Well, if they did not listen to the Dean, who did they listen to?  It might have been the cash register.  We can’t say for sure but that is the only reasonable explanation for this crazy idea.  It’s like a corporate raider has taken over the Catholic Church.  The parish’s assets are worth more liquidated than operating.  Those stained glass windows in these old churches alone are of significant value.  The land and buildings, even in Frankford, are going to bring in cash.

Given that the Archdiocese is bleeding red ink, this makes it too tempting.  Why leave these working class parishes continue when their assets can be put to use supporting other favored projects, like paying off lawsuits, legal fees and making up the deficient pension system for retiring priests.

Sounds like Gordon Gecko in a Roman collar.  For their sake, let’s hope that Jesus doesn’t turn up at 222 N. 17th street any time soon.  I can’t imagine he would approve that the occupants have placed the god of money above the welfare of souls.

Smileys Unable to Accept Merger Plan So Removed From St. Joachim’s Transition Team

Father Thomas Higgins, Pastor of Holy Innocents, reached out to Bob and Pat Smiley, the Transition Team representatives from St. Joachim. The Smileys were invited to meet with Father Higgins at the parish rectory. We met today. The beginning of the meeting was very cordial with Father asking how everything was going and we asking about his work. Father shared with us, as he has said from the beginning, that he believed there should be a Catholic presence, a church, in Frankford.

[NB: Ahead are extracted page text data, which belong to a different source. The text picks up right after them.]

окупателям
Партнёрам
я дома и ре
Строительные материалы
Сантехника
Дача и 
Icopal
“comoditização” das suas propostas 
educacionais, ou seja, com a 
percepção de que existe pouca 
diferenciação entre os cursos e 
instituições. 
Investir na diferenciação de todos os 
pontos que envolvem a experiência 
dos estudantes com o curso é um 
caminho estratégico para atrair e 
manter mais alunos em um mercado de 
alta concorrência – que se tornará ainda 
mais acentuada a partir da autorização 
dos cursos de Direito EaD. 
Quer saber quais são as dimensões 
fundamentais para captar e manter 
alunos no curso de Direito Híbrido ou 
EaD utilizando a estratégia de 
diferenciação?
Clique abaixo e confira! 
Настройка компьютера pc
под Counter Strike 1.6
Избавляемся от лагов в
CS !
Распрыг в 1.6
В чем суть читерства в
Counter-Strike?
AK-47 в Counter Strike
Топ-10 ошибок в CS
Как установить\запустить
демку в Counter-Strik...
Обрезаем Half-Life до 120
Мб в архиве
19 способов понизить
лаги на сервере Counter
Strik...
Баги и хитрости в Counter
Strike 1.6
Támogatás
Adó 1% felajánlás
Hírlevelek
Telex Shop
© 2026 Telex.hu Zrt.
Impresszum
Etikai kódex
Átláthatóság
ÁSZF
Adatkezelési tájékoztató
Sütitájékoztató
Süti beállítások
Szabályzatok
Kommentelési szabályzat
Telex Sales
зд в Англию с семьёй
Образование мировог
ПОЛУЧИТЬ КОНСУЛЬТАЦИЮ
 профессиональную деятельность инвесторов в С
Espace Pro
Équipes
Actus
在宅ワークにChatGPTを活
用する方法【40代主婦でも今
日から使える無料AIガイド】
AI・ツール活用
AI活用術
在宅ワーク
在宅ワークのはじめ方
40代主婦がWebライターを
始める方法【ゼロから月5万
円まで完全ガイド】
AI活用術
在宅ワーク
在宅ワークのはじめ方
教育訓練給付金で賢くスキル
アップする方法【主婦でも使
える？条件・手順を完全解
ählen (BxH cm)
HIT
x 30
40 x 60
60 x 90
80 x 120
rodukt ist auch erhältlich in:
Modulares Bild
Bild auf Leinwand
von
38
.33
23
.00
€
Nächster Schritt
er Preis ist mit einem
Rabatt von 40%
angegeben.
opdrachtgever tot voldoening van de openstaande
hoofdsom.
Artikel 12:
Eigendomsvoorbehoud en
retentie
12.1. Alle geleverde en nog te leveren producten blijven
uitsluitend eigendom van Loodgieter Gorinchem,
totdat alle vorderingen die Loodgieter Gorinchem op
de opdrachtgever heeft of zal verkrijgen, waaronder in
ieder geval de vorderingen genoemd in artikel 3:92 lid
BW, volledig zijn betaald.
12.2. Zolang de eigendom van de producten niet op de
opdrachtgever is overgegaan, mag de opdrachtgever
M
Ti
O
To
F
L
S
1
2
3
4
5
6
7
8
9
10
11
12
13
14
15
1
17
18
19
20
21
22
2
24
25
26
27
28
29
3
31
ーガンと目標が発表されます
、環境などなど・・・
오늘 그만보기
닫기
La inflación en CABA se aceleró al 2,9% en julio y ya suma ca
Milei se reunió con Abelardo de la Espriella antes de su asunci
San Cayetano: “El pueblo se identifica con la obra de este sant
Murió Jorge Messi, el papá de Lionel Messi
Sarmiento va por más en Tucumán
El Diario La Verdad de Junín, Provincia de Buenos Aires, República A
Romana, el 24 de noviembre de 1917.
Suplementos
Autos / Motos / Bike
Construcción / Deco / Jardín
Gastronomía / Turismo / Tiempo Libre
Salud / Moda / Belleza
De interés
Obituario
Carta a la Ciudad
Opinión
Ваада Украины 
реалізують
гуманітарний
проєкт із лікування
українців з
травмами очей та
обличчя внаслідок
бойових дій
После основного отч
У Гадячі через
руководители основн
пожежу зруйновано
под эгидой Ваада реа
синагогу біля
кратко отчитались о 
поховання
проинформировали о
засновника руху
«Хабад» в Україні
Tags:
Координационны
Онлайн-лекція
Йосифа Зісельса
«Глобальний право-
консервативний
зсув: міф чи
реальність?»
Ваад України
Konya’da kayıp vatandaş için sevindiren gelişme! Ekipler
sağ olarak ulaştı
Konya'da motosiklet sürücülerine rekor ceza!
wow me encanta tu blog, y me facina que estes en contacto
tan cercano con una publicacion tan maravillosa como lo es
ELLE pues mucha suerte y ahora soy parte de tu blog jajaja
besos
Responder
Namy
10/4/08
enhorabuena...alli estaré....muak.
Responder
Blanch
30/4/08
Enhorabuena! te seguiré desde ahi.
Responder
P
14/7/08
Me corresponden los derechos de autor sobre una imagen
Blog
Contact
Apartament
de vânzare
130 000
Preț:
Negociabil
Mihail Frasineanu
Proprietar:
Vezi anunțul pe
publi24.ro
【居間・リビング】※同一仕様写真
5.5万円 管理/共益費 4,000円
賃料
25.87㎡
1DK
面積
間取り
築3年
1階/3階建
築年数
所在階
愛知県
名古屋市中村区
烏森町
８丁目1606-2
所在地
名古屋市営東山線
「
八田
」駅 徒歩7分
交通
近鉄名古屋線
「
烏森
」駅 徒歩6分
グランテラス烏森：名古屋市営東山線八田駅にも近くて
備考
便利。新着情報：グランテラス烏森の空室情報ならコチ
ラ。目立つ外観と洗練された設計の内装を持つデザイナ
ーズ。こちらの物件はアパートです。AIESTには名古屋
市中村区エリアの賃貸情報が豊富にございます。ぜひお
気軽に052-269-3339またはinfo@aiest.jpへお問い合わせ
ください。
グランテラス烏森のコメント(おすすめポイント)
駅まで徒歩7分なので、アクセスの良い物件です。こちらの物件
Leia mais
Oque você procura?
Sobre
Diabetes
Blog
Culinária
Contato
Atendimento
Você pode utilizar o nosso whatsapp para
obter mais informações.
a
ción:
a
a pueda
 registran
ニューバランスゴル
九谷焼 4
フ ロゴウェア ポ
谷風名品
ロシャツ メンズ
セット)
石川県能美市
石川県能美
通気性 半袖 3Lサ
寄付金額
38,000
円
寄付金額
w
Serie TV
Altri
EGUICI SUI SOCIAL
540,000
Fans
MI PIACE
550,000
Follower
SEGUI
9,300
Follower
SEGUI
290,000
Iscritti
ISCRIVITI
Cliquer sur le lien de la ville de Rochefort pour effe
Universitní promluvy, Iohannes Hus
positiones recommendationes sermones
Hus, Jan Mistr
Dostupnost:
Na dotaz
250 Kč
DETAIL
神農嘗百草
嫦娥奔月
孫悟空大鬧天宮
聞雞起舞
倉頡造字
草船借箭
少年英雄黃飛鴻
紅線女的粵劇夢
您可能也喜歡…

This pastoral planning process was long and arduous for all. That we can all agree on! Father told the Smileys that he had made two proposals himself suggesting first that St. Joachim merge at Mater Dolorosa and St. Joan of Arc at Holy Innocents. When that was not accepted, Father tried again with St. Joachim and Mater Dolorosa merging with St. Bartholmew and St. Joan of Arc merging with Holy Innocents. Again, that was not accepted. The Smileys thanked Father for his efforts and believe that someone in the Archdiocese will have the wisdom to overturn this unfair and unjust decision.

JuniataAs it became clear that the Smileys would not cease trying to “Keep the Faith in Frankford” by keeping one Church open in Frankford, Father expressed concerns that the Smileys would not be able to truly “be on the same page” with Father and the rest of the Transition Team. The Smileys, especially Pat, restated their committment to helping in this important process while acknowledging that, according to Father, we wanted the same thing, a Catholic presence in Frankford. Pat Smiley asked if either Smiley had done anything to warrant or cause these feelings. Emails Father has received from the Archbishop, Monsignor Rodgers and the latest article from the “Juniata News” titled “St. Joachim Parishioners Want to ‘Keep the Faith in Frankford’ by Keeping Their Church Open are evidence of the successful efforts that St. Joachim parishioners and supporters have demonstrated regarding the unfair and unjust decision to close St. Joachim. Father indicated that we were not accepting of the Archdiocesan decision to merge our parish. Father felt this gap was too big to be able to be bridged and he was not comfortable with the Smileys remaining on the Transition Team. As of today, the Smileys are no longer on the Transition Team. The Smileys expressed regret that Father felt this way and wish the entire Transition Team and staff of Holy Innocents only the best and many blessings on their efforts.